Id. at 347, 735 P.2d 79. The court adopted the reasoning of other state courts interpreting the UFCA as enhancing, rather than superseding, equitable remedies available to creditors. Id. at 346, 735 P.2d 79 (discussing Flowers & Sons Dev. Corp. v. Municipal Court, 86 Cal. App. 3d 818, 825, 150 Cal. Rptr. 555 (1978), and Damazo v. Wahby, 269 Md. 252, 256-57, 305 A.2d 138 (1973)).
¶ 14 After Deyong, the legislature adopted the UFTA, which does provide for an action against transferees to a fraudulent conveyance or transfer. RCW 19.40.081 reads in part:
(a) A transfer or obligation is not voidable under RCW 19.40.041(a)(1) against a person who took in good faith and for a reasonably equivalent value or against any subsequent transferee or obligee.
(b) Except as otherwise provided in this section, to the extent a transfer is voidable in an action by a creditor under RCW 19.40.071(a)(1), the creditor may recover judgment for the value of the asset transferred, as adjusted under subsection (c) of this section, or the amount necessary to satisfy the creditor's claim, whichever is less. The judgment may be entered against:
(1) The first transferee of the asset or the person for whose benefit the transfer was made; or
(2) Any subsequent transferee other than a good-faith transferee or obligee who took for value or from any subsequent transferee or obligee.

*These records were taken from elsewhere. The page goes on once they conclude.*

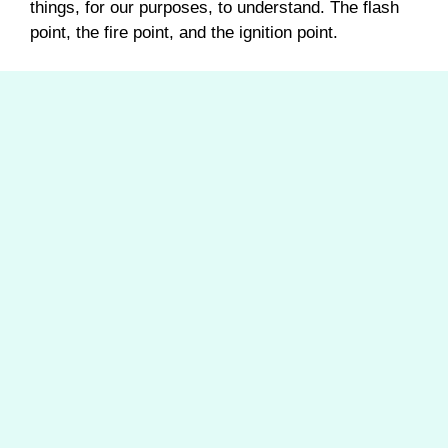
things, for our purposes, to understand. The flash
point, the fire point, and the ignition point.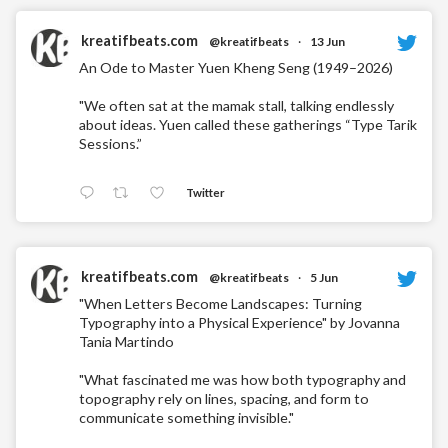
kreatifbeats.com
@kreatifbeats
·
13 Jun
An Ode to Master Yuen Kheng Seng (1949–2026)
"We often sat at the mamak stall, talking endlessly
about ideas. Yuen called these gatherings “Type Tarik
Sessions.”
Twitter
kreatifbeats.com
@kreatifbeats
·
5 Jun
"When Letters Become Landscapes: Turning
Typography into a Physical Experience" by Jovanna
Tania Martindo
"What fascinated me was how both typography and
topography rely on lines, spacing, and form to
communicate something invisible."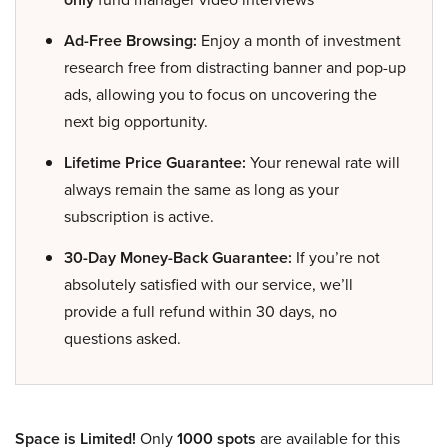
Ad-Free Browsing:
Enjoy a month of investment
research free from distracting banner and pop-up
ads, allowing you to focus on uncovering the
next big opportunity.
Lifetime Price Guarantee:
Your renewal rate will
always remain the same as long as your
subscription is active.
30-Day Money-Back Guarantee:
If you’re not
absolutely satisfied with our service, we’ll
provide a full refund within 30 days, no
questions asked.
Space is Limited!
Only
1000 spots
are available for this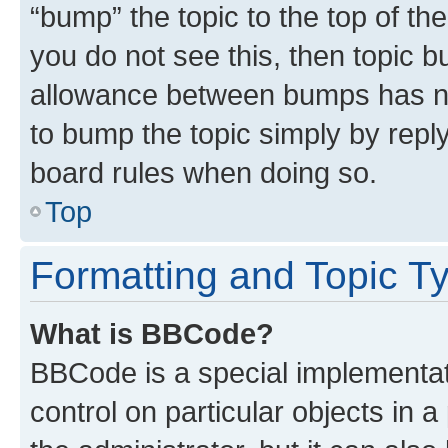
“bump” the topic to the top of th
you do not see this, then topic 
allowance between bumps has not
to bump the topic simply by reply
board rules when doing so.
Top
Formatting and Topic T
What is BBCode?
BBCode is a special implementati
control on particular objects in 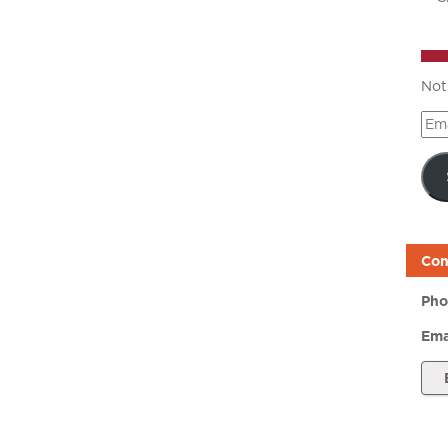
Not
Ema
Add
Con
Pho
Ema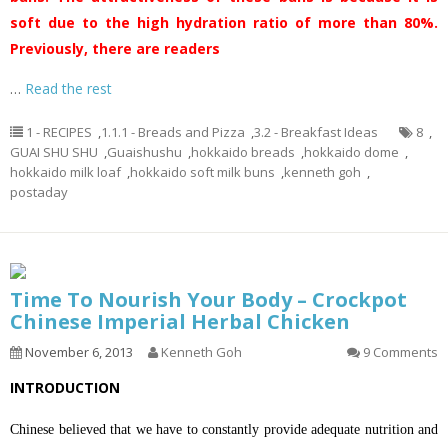
soft due to the high hydration ratio of more than 80%.
Previously, there are readers
…
Read the rest
1 - RECIPES
,
1.1.1 - Breads and Pizza
,
3.2 - Breakfast Ideas
8
,
GUAI SHU SHU
,
Guaishushu
,
hokkaido breads
,
hokkaido dome
,
hokkaido milk loaf
,
hokkaido soft milk buns
,
kenneth goh
,
postaday
Time To Nourish Your Body – Crockpot
Chinese Imperial Herbal Chicken
November 6, 2013
Kenneth Goh
9 Comments
INTRODUCTION
Chinese believed that we have to constantly provide adequate nutrition and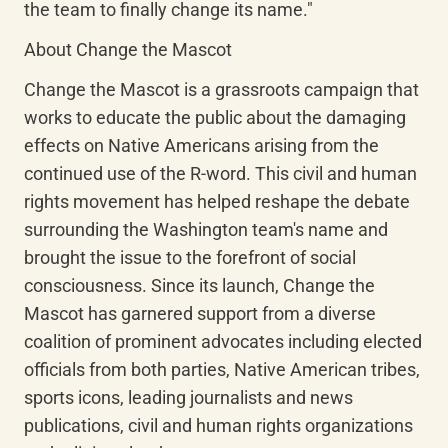
the team to finally change its name."
About Change the Mascot
Change the Mascot is a grassroots campaign that 
works to educate the public about the damaging 
effects on Native Americans arising from the 
continued use of the R-word. This civil and human 
rights movement has helped reshape the debate 
surrounding the Washington team's name and 
brought the issue to the forefront of social 
consciousness. Since its launch, Change the 
Mascot has garnered support from a diverse 
coalition of prominent advocates including elected 
officials from both parties, Native American tribes, 
sports icons, leading journalists and news 
publications, civil and human rights organizations 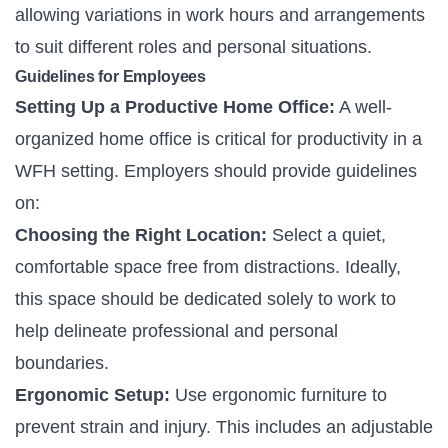
allowing variations in work hours and arrangements
to suit different roles and personal situations.
Guidelines for Employees
Setting Up a Productive Home Office:
A well-
organized home office is critical for productivity in a
WFH setting. Employers should provide guidelines
on:
Choosing the Right Location:
Select a quiet,
comfortable space free from distractions. Ideally,
this space should be dedicated solely to work to
help delineate professional and personal
boundaries.
Ergonomic Setup:
Use ergonomic furniture to
prevent strain and injury. This includes an adjustable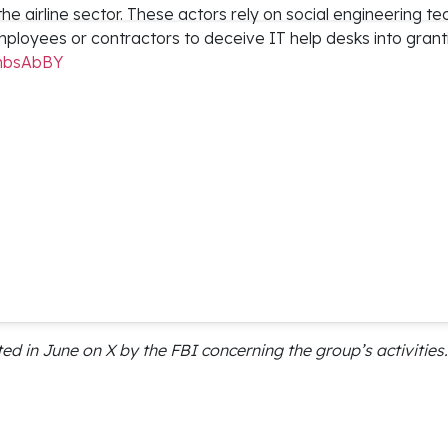
 the airline sector. These actors rely on social engineering t
ployees or contractors to deceive IT help desks into grant
wmbsAbBY
 in June on X by the FBI concerning the group’s activities.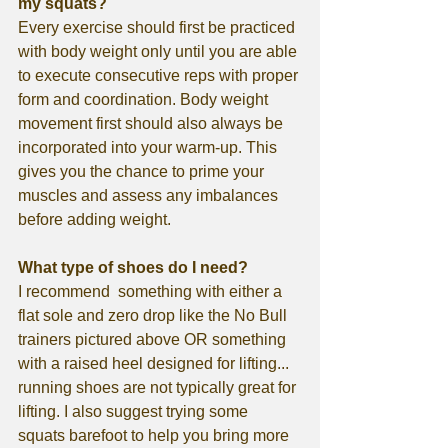
my squats?
Every exercise should first be practiced 
with body weight only until you are able 
to execute consecutive reps with proper 
form and coordination. Body weight 
movement first should also always be 
incorporated into your warm-up. This 
gives you the chance to prime your 
muscles and assess any imbalances 
before adding weight. 
What type of shoes do I need?
I recommend  something with either a 
flat sole and zero drop like the No Bull 
trainers pictured above OR something 
with a raised heel designed for lifting...  
running shoes are not typically great for 
lifting. I also suggest trying some 
squats barefoot to help you bring more 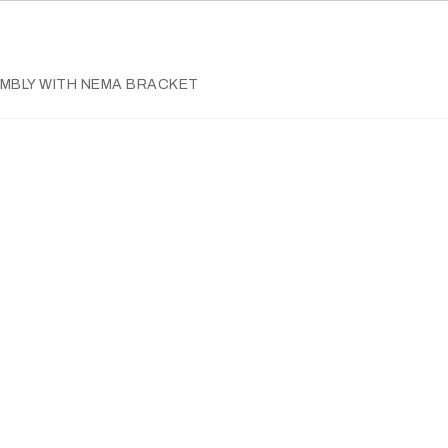
SEMBLY WITH NEMA BRACKET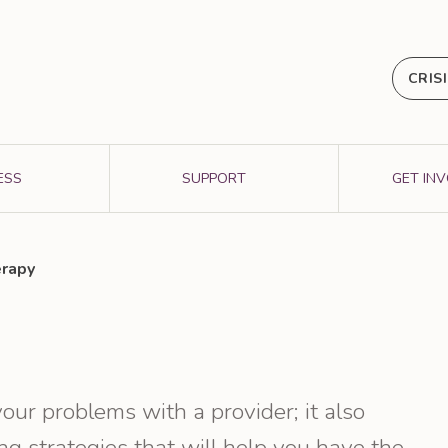
CRIS
ESS
SUPPORT
GET IN
rapy
our problems with a provider; it also
g strategies that will help you have the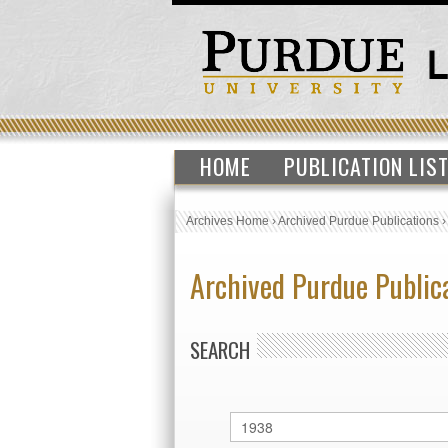
HOME
PUBLICATION LIS
Archives Home
›
Archived Purdue Publications
Archived Purdue Public
SEARCH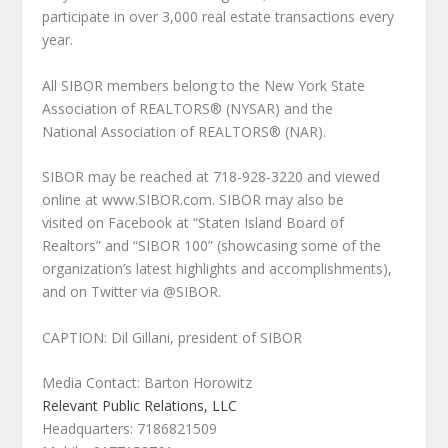
participate in over 3,000 real estate transactions every
year.
All SIBOR members belong to the New York State
Association of REALTORS® (NYSAR) and the
National Association of REALTORS® (NAR).
SIBOR may be reached at 718-928-3220 and viewed
online at www.SIBOR.com. SIBOR may also be
visited on Facebook at “Staten Island Board of
Realtors” and “SIBOR 100” (showcasing some of the
organization’s latest highlights and accomplishments),
and on Twitter via @SIBOR.
CAPTION: Dil Gillani, president of SIBOR
Media Contact: Barton Horowitz
Relevant Public Relations, LLC
Headquarters: 7186821509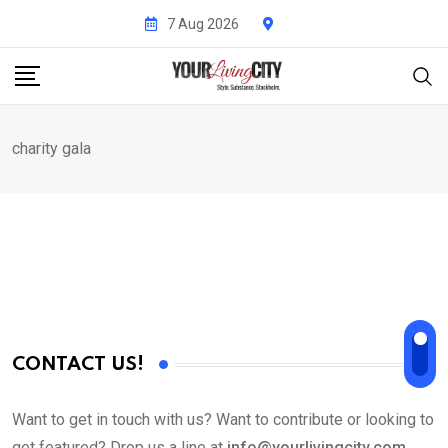
Skip
7 Aug 2026
to
content
charity gala
CONTACT US!
Want to get in touch with us? Want to contribute or looking to
get featured? Drop us a line at
info@yourlivingcity.com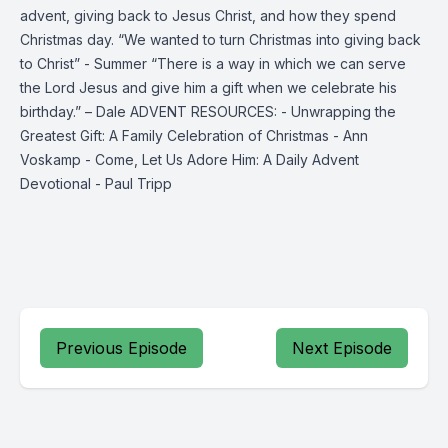
advent, giving back to Jesus Christ, and how they spend
Christmas day. “We wanted to turn Christmas into giving back
to Christ” - Summer “There is a way in which we can serve
the Lord Jesus and give him a gift when we celebrate his
birthday.” – Dale ADVENT RESOURCES: - Unwrapping the
Greatest Gift: A Family Celebration of Christmas - Ann
Voskamp - Come, Let Us Adore Him: A Daily Advent
Devotional - Paul Tripp
Previous Episode
Next Episode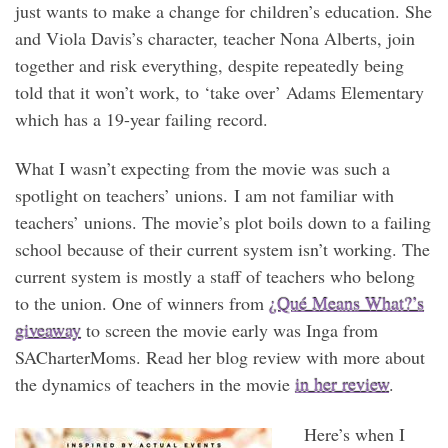
just wants to make a change for children’s education. She
and Viola Davis’s character, teacher Nona Alberts, join
together and risk everything, despite repeatedly being
told that it won’t work, to ‘take over’ Adams Elementary
which has a 19-year failing record.
What I wasn’t expecting from the movie was such a
spotlight on teachers’ unions. I am not familiar with
teachers’ unions. The movie’s plot boils down to a failing
school because of their current system isn’t working. The
current system is mostly a staff of teachers who belong
to the union. One of winners from
¿Qué Means What?’s
giveaway
to screen the movie early was Inga from
SACharterMoms. Read her blog review with more about
the dynamics of teachers in the movie
in her review
.
Here’s when I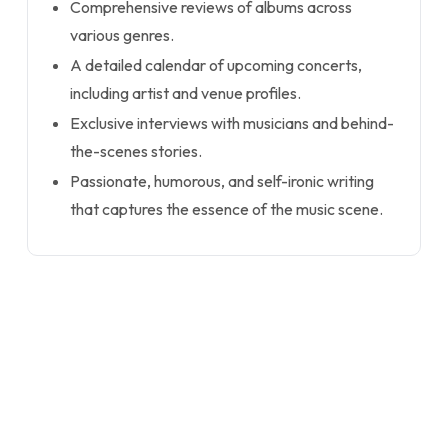
Comprehensive reviews of albums across
various genres.
A detailed calendar of upcoming concerts,
including artist and venue profiles.
Exclusive interviews with musicians and behind-
the-scenes stories.
Passionate, humorous, and self-ironic writing
that captures the essence of the music scene.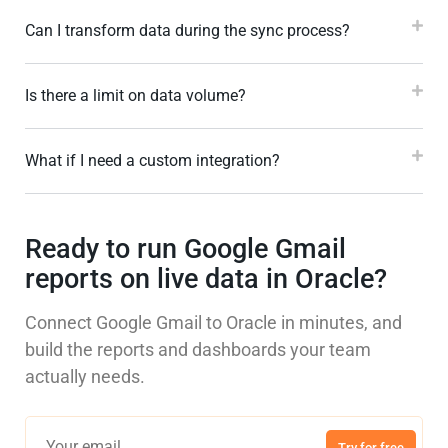
Can I transform data during the sync process?
Is there a limit on data volume?
What if I need a custom integration?
Ready to run Google Gmail
reports on live data in Oracle?
Connect Google Gmail to Oracle in minutes, and
build the reports and dashboards your team
actually needs.
Try for free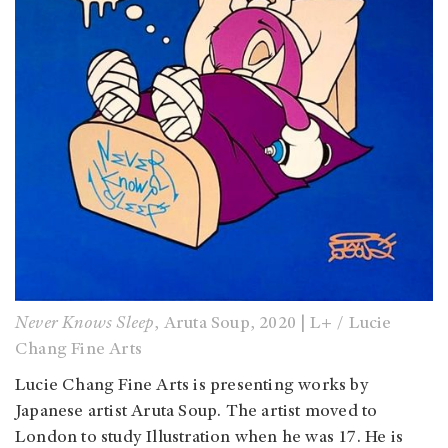
Never Knows Sleep
, Aruta Soup, 2020 | L+ / Lucie
Chang Fine Arts
Lucie Chang Fine Arts is presenting works by
Japanese artist Aruta Soup. The artist moved to
London to study Illustration when he was 17. He is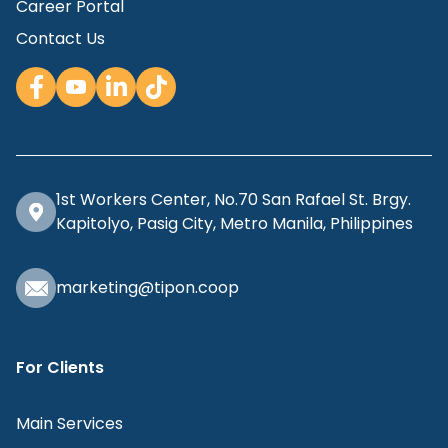
Career Portal
Contact Us
1st Workers Center, No.70 San Rafael St. Brgy.
Kapitolyo, Pasig City, Metro Manila, Philippines
marketing@tipon.coop
For Clients
Main Services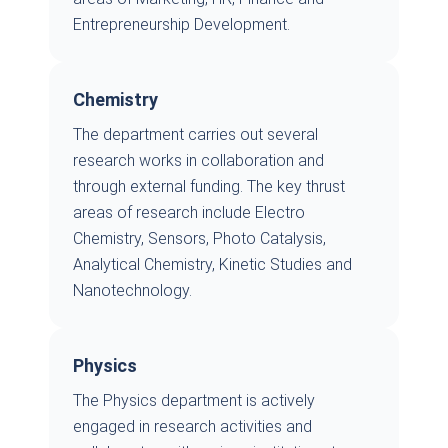
Entrepreneurship Development.
Chemistry
The department carries out several
research works in collaboration and
through external funding. The key thrust
areas of research include Electro
Chemistry, Sensors, Photo Catalysis,
Analytical Chemistry, Kinetic Studies and
Nanotechnology.
Physics
The Physics department is actively
engaged in research activities and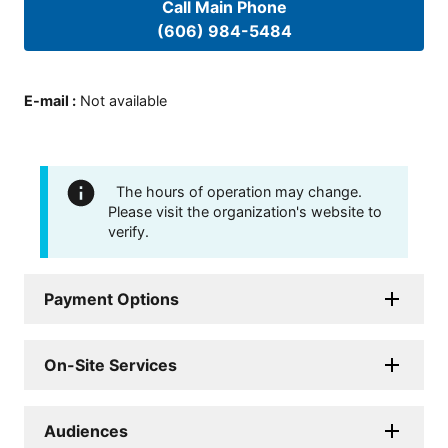
Call Main Phone
(606) 984-5484
E-mail
:
Not available
The hours of operation may change.
Please visit the organization's website to
verify.
Payment Options
On-Site Services
Audiences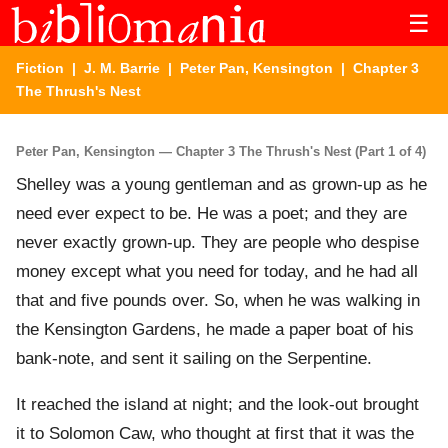
☰
Fiction
|
J. M. Barrie
|
Peter Pan, Kensington
| Chapter 3
The Thrush's Nest
Peter Pan, Kensington — Chapter 3 The Thrush's Nest (Part 1 of 4)
Shelley was a young gentleman and as grown-up as he
need ever expect to be. He was a poet; and they are
never exactly grown-up. They are people who despise
money except what you need for today, and he had all
that and five pounds over. So, when he was walking in
the Kensington Gardens, he made a paper boat of his
bank-note, and sent it sailing on the Serpentine.
It reached the island at night; and the look-out brought
it to Solomon Caw, who thought at first that it was the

(c) If the judgment under subsection (b) of this section is based upon the value of the asset transferred, the judgment must be for an amount equal to the value of the asset at the time of the transfer, subject to adjustment as the equities may require.
(d) Notwithstanding voidability of a transfer or an obligation under this chapter, a good-faith transferee or obligee is entitled, to the extent of the value given the debtor for the transfer or obligation, to:
(1) A lien on or a right to retain any interest in the asset transferred;
(2) Enforcement of any obligation incurred; or
(3) A reduction in the amount of the liability on the judgment.
The remedial provisions are not silent regarding mental state, as the language regarding good faith in RCW 19.40.081(a) is paired with the value given for any transfer. As RCW 19.40.041(a) indicates, transfers may be fraudulent because of a transferor's intent to delay or hinder or because of lack of reasonably equivalent value received for the transfer. RCW 19.40.041(a)(1), (2). Once the threshold fraudulence has been established, RCW 19.40.081(b)(1) allows for judgment against first transferees. Notably, no mental state language appears in that subsection.
¶ 15 After the adoption of the UFTA, Division Three examined the mental state requirement again in Park Hill Corp. v. Sharp, 60 Wash.App. 283, 803 P.2d 326 (1991). In Park Hill, the court considered a creditor's appeal of dismissal for failure to demonstrate intent at trial. Id. at 284, 803 P.2d 326. The assets at issue constituted scheduled payments for a piece of real property sold by one of the guarantors on a lease in default. Id. at 284-85, 803 P.2d 326. This guarantor, a Mrs. Chambers, transferred all of her rights to the payments to her four children by unrecorded assignment. Id. at 285, 803 P.2d 326. The lessor sued, alleging among other claims that the children were liable as transferees to a fraudulent conveyance. Id. Division Three affirmed, holding in part that "a defrauded creditor is entitled to a money judgment against a transferee if the Deyong *541 requirements are met." Id. at 288, 803 P.2d 326. The court reasoned that when the legislature adopted the UFTA it "acknowledge[d] the remedy set forth in Deyong," id. at 287, 803 P.2d 326, but failed to note the exclusion of any mention of intent in the new statute.
¶ 16 Division Two disagreed with the result in Park Hill. Eagle Pac. Ins. Co. v. Christensen Motor Yacht Corp., 85 Wash.App. 695, 705, 934 P.2d 715 (1997), aff'd, 135 Wash.2d 894, 959 P.2d 1052 (1998). In Eagle Pacific, a struggling yacht building company owed outstanding premiums to its insurer. 85 Wash.App. at 698, 934 P.2d 715. Through the actions of its principal, the company made several asset transfers between it and other corporations established to hold off creditors and allay fears of unsatisfied customers. Id. at 700, 934 P.2d 715. Division Two agreed with the creditor that the plain language of the UFTA does not require a satisfaction of the Deyong requirements. Id. at 705, 934 P.2d 715. However, the court's statement is dicta insofar as the issue of judgment against first transferees was not before the court because preliminary factual issues would need to be decided on remand. Id. at 705-06, 934 P.2d 715.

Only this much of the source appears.